Consta que, ainda adolescente, Kathleen Hanna percebeu que seria de luta o seu estatuto de mulher na sociedade. Na vida adulta, a amizade com Kurt Cobain seria apenas um faît divers caso não tivesse sido ela a dar origem ao título do tema que mudaria para sempre a face da música popular. No entanto, o seu maior legado musical são as Bikini Kill, banda integralmente feminina que fundou em 1990. A importância do quarteto nascido na fervilhante "cena" do noroeste americano extravasa as fronteiras da própria música, sendo determinantes ao nível comportamental, na atitude a partir daí assumida por inúmeras rock girls num universo tendencialmente machista. Inspirada pela figura tutelar de uma Joan Jett, pelo espírito de independência de um Calvin Johnson, e pela postura interventiva de uns Fugazi, Hanna esteve na origem do movimento que ficou conhecido como riot grrrl. A partir do aparecimento das Bikini Kill, e dos seus concertos de confronto aos clichés do establishment macho, é infindável o rol de bandas de tendência feminista, atitude punky, e discurso vitriólico a reconheceram-lhe a influência e, sobretudo, o encorajamento: dos Huggy Bear aos Gossip, das Sleater-Kinney às Pussy Riot.
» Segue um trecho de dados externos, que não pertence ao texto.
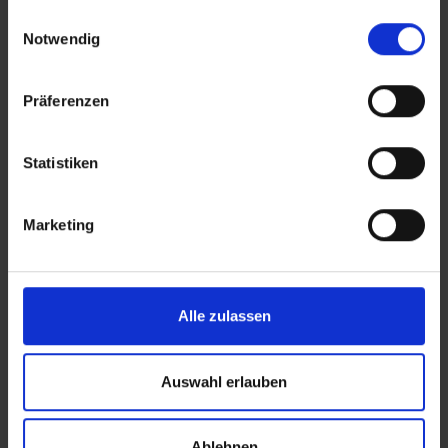
gesammelt haben.
Einwilligungsauswahl
Notwendig
Präferenzen
Statistiken
Strandvergnügen für Groß und Klein im Oman
Marketing
Tiwi Strand:
Tiwi Strand liegt an dem kleinen Fischerdorf
Tiwi an der Ostküste Omans. Er besticht durch die
umliegenden grünen Berglandschaften von Wadi Tiwi und
Alle zulassen
Wadi Shab. Der Kieselstrand ist der ideale Ausgangspunkt
für entspannte Stunden und bietet die gewünschte Ruhe.
Ras Al Hadd:
Ras Al Hadd ist bekannt für sein Reservat,
Auswahl erlauben
welches zum Schutz der grünen Meeresschildkröten
errichtet wurde. Besucher können hier somit nicht nur den
schönen Strand genießen, sondern auch beobachten, wie
Ablehnen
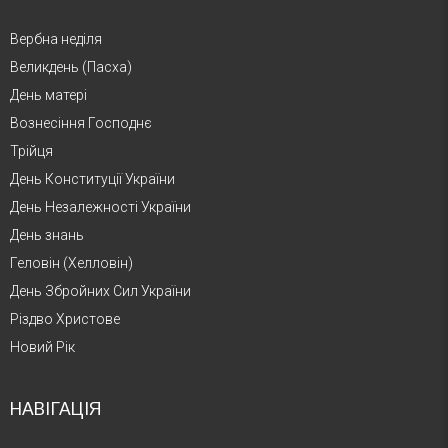
Вербна неділя
Великдень (Пасха)
День матері
Вознесіння Господнє
Трійця
День Конституції України
День Незалежності України
День знань
Геловін (Хелловін)
День Збройних Сил України
Різдво Христове
Новий Рік
НАВІГАЦІЯ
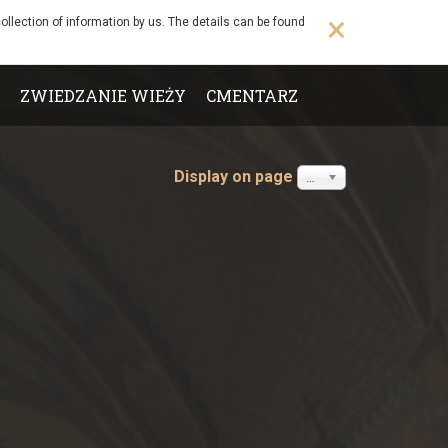
×
ollection of information by us. The details can be found
ZWIEDZANIE WIEŻY
CMENTARZ
Display on page
20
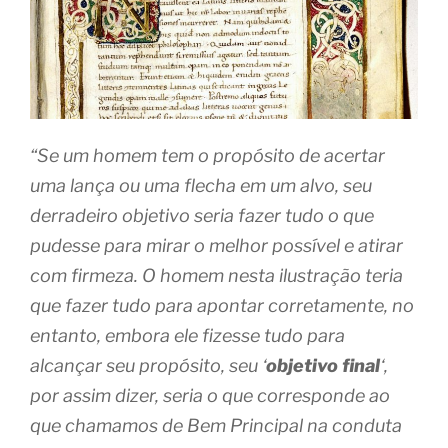
“Se um homem tem o propósito de acertar
uma lança ou uma flecha em um alvo, seu
derradeiro objetivo seria fazer tudo o que
pudesse para mirar o melhor possível e atirar
com firmeza. O homem nesta ilustração teria
que fazer tudo para apontar corretamente, no
entanto, embora ele fizesse tudo para
alcançar seu propósito, seu ‘
objetivo final
‘,
por assim dizer, seria o que corresponde ao
que chamamos de Bem Principal na conduta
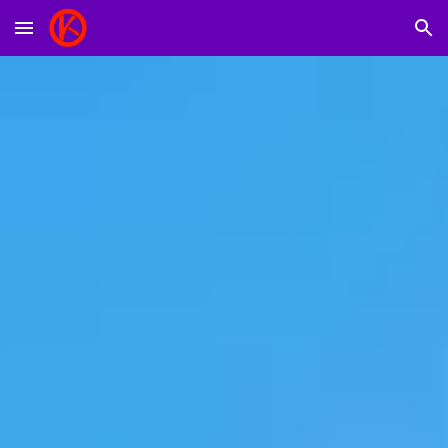
Skip to main content
Skip to navigation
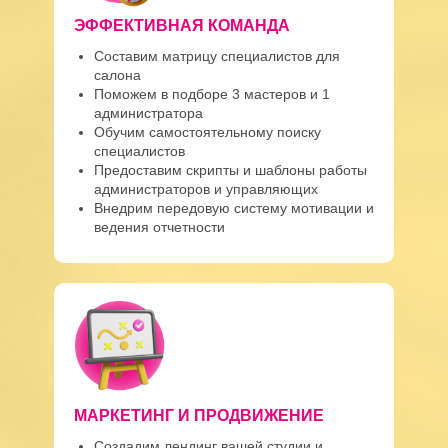
ЭФФЕКТИВНАЯ КОМАНДА
Составим матрицу специалистов для
салона
Поможем в подборе 3 мастеров и 1
администратора
Обучим самостоятельному поиску
специалистов
Предоставим скрипты и шаблоны работы
администраторов и управляющих
Внедрим передовую систему мотивации и
ведения отчетности
МАРКЕТИНГ И ПРОДВИЖЕНИЕ
Создадим лендинг вашей студии и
Logo após o fim das Bikini Kill, em 1997, Kathleen Hanna fundou as Le Tigre. Nesta nova aventura, manteve o tom politizado nas letras mas flectiu na linguagem musical. Agora, a proposta era substancialmente mais dançável, com ligação directa à tendência funk do período pós-punk. Talvez inadvertidamente, Hanna acabaria uma vez mais por estar à frente de algo e ser seguida por um rebanho nas opções, nomeadamente o sem número de revivalistas post-punk que na década passada surgiram como cogumelos. Actualmente, mais contida, integra uma banda mista, mais ainda maioritariamente feminina: The Julie Ruin. O nome deriva de o único álbum a solo, no curto hiato entre as duas bandas anteriores, e a sonoridade, embora mais próxima das convenções pop/rock, não esquece tanto o reboliço das Bikini Kill, como o apelo dançante das Le Tigre. Aqui e ali, a voz ainda é irrequieta, e o discurso, embora mais refinado, não perdeu a contundência.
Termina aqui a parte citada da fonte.